→ **WHAT YOU HAVE TO DO**: When you reach a picture, skip it, and retype every line below exactly.

→ **RAW DATA**:
::::::::::

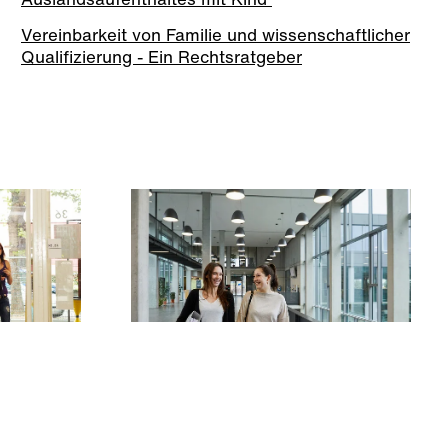
Vereinbarkeit von Familie und wissenschaftlicher
Qualifizierung - Ein Rechtsratgeber
chule
Familiengerechte Hochschule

::::::::::

→ **TASK RESPONSE**:
Vereinbarkeit von Familie und wissenschaftlicher
Qualifizierung - Ein Rechtsratgeber
chule
Familiengerechte Hochschule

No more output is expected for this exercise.